START DATA UNDER STUDY
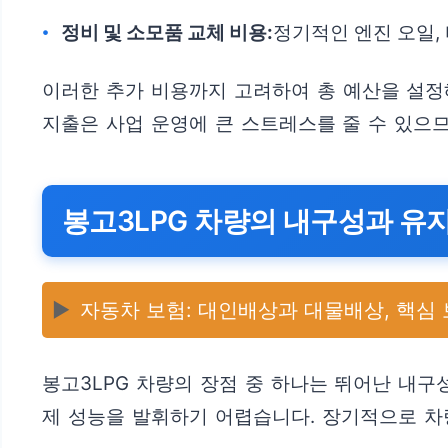
정비 및 소모품 교체 비용:
정기적인 엔진 오일,
이러한 추가 비용까지 고려하여 총 예산을 설정해
지출은 사업 운영에 큰 스트레스를 줄 수 있으므
봉고3LPG 차량의 내구성과 유
▶️
자동차 보험: 대인배상과 대물배상, 핵심 
봉고3LPG 차량의 장점 중 하나는 뛰어난 내
제 성능을 발휘하기 어렵습니다. 장기적으로 차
END DATA UNDER STUDY
No line before the one containing "봉고3LPG 차량의 내구성과 유" should be copied; restate that line and all the rest through the end of the data above word for word.

봉고3LPG 차량의 내구성과 유
▶️
자동차 보험: 대인배상과 대물배상, 핵심 
봉고3LPG 차량의 장점 중 하나는 뛰어난 내
제 성능을 발휘하기 어렵습니다. 장기적으로 차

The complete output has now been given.